:: WORK TASK ::
All records, exactly as written, minus the pictures: copy them out.

DATASET: Begin

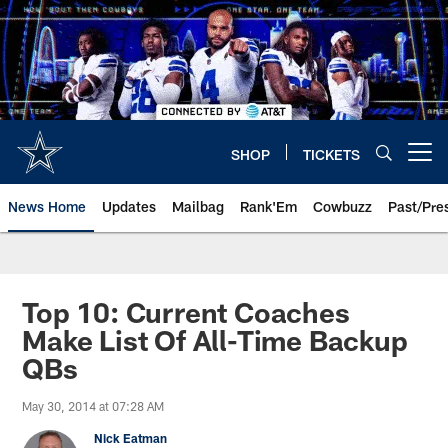
Skip
to
main
content
SHOP
TICKETS
Open menu button
News Home
Updates
Mailbag
Rank'Em
Cowbuzz
Past/Pre
Top 10: Current Coaches
Make List Of All-Time Backup
QBs
May 30, 2014 at 07:28 AM
Nick Eatman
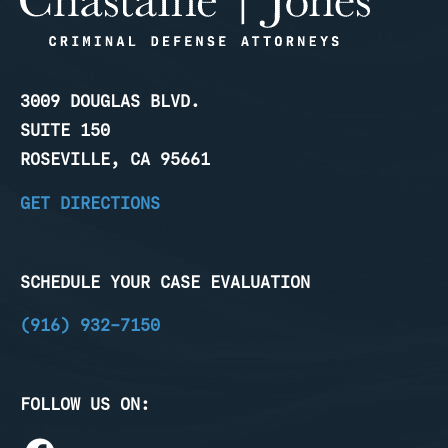
3009 DOUGLAS BLVD.
SUITE 150
ROSEVILLE, CA 95661
GET DIRECTIONS
SCHEDULE YOUR CASE EVALUATION
(916) 932-7150
FOLLOW US ON:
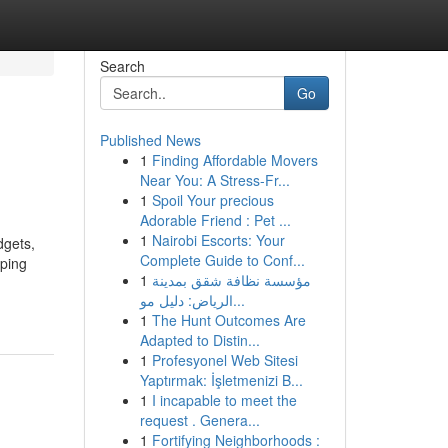
Search
Go
Published News
1
Finding Affordable Movers
Near You: A Stress-Fr...
1
Spoil Your precious
Adorable Friend : Pet ...
1
Nairobi Escorts: Your
dgets,
Complete Guide to Conf...
eping
1
مؤسسة نظافة شقق بمدينة
الرياض: دليل مو...
1
The Hunt Outcomes Are
Adapted to Distin...
1
Profesyonel Web Sitesi
Yaptırmak: İşletmenizi B...
1
I incapable to meet the
request . Genera...
1
Fortifying Neighborhoods :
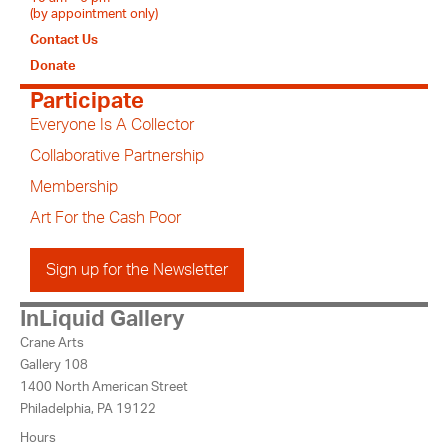
(by appointment only)
Contact Us
Donate
Participate
Everyone Is A Collector
Collaborative Partnership
Membership
Art For the Cash Poor
Sign up for the Newsletter
InLiquid Gallery
Crane Arts
Gallery 108
1400 North American Street
Philadelphia, PA 19122
Hours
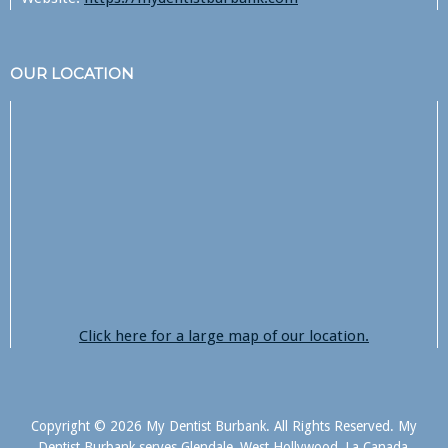
OUR LOCATION
Click here for a large map of our location.
Copyright © 2026 My Dentist Burbank. All Rights Reserved. My
Dentist Burbank serves Glendale, West Hollywood, La Canada,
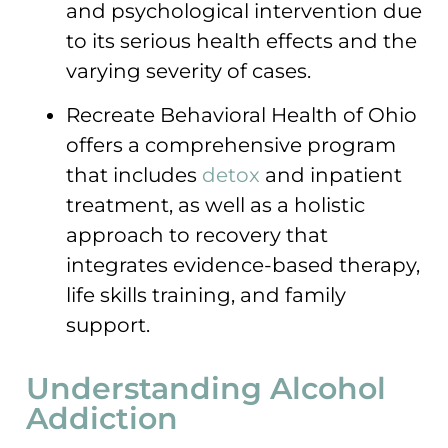
and psychological intervention due
to its serious health effects and the
varying severity of cases.
Recreate Behavioral Health of Ohio
offers a comprehensive program
that includes
detox
and inpatient
treatment, as well as a holistic
approach to recovery that
integrates evidence-based therapy,
life skills training, and family
support.
Understanding Alcohol
Addiction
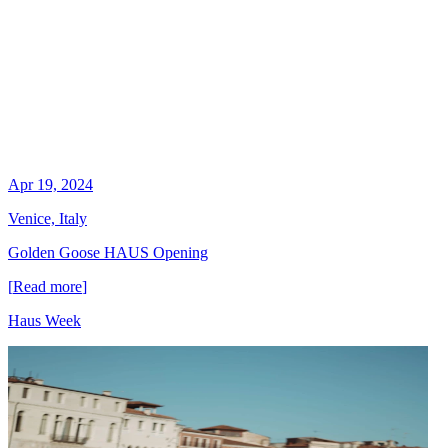
Apr 19, 2024
Venice, Italy
Golden Goose HAUS Opening
[
Read more
]
Haus Week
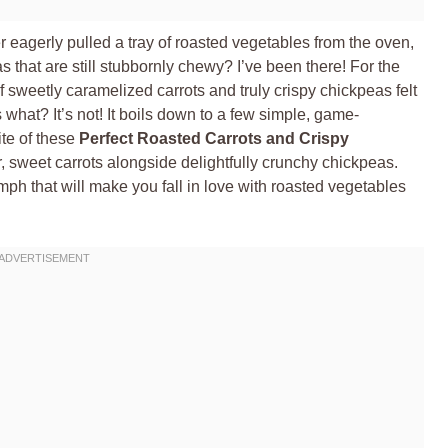
er eagerly pulled a tray of roasted vegetables from the oven,
s that are still stubbornly chewy? I’ve been there! For the
f sweetly caramelized carrots and truly crispy chickpeas felt
 what? It’s not! It boils down to a few simple, game-
ite of these
Perfect Roasted Carrots and Crispy
, sweet carrots alongside delightfully crunchy chickpeas.
riumph that will make you fall in love with roasted vegetables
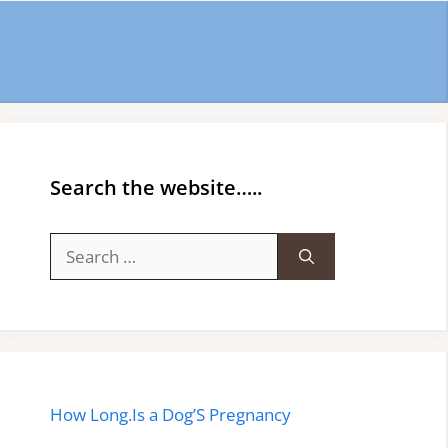
Search the website…..
Search
for:
How Long.Is a Dog’S Pregnancy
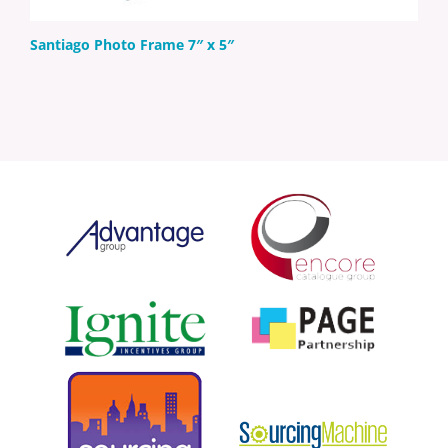
Santiago Photo Frame 7″ x 5″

DATASET: End

:: TASK ANSWER ::
Skip
to
main
content
SHOP
TICKETS
Open menu button
News Home
Updates
Mailbag
Rank'Em
Cowbuzz
Past/Pre
Top 10: Current Coaches
Make List Of All-Time Backup
QBs
May 30, 2014 at 07:28 AM
Nick Eatman
3009 DOUGLAS BLVD.
SUITE 150
ROSEVILLE, CA 95661
GET DIRECTIONS
SCHEDULE YOUR CASE EVALUATION
(916) 932-7150
FOLLOW US ON:
Search
Go
Published News
1
Finding Affordable Movers
Near You: A Stress-Fr...
1
Spoil Your precious
Adorable Friend : Pet ...
1
Nairobi Escorts: Your
dgets,
Complete Guide to Conf...
eping
1
مؤسسة نظافة شقق بمدينة
الرياض: دليل مو...
1
The Hunt Outcomes Are
Adapted to Distin...
1
Profesyonel Web Sitesi
Yaptırmak: İşletmenizi B...
1
I incapable to meet the
request . Genera...
1
Fortifying Neighborhoods :
(by appointment only)
Contact Us
Donate
Participate
Everyone Is A Collector
Collaborative Partnership
Membership
Art For the Cash Poor
Sign up for the Newsletter
InLiquid Gallery
Crane Arts
Gallery 108
1400 North American Street
Philadelphia, PA 19122
Hours
OUR LOCATION
Click here for a large map of our location.
Copyright © 2026 My Dentist Burbank. All Rights Reserved. My
Dentist Burbank serves Glendale, West Hollywood, La Canada,
and psychological intervention due
to its serious health effects and the
varying severity of cases.
Recreate Behavioral Health of Ohio
offers a comprehensive program
that includes
detox
and inpatient
treatment, as well as a holistic
approach to recovery that
integrates evidence-based therapy,
life skills training, and family
support.
Understanding Alcohol
Addiction
Apr 19, 2024
Venice, Italy
Golden Goose HAUS Opening
[
Read more
]
Haus Week
er eagerly pulled a tray of roasted vegetables from the oven,
s that are still stubbornly chewy? I’ve been there! For the
f sweetly caramelized carrots and truly crispy chickpeas felt
 what? It’s not! It boils down to a few simple, game-
ite of these
Perfect Roasted Carrots and Crispy
, sweet carrots alongside delightfully crunchy chickpeas.
riumph that will make you fall in love with roasted vegetables
Search the website…..
Search
for:
How Long.Is a Dog’S Pregnancy
Santiago Photo Frame 7″ x 5″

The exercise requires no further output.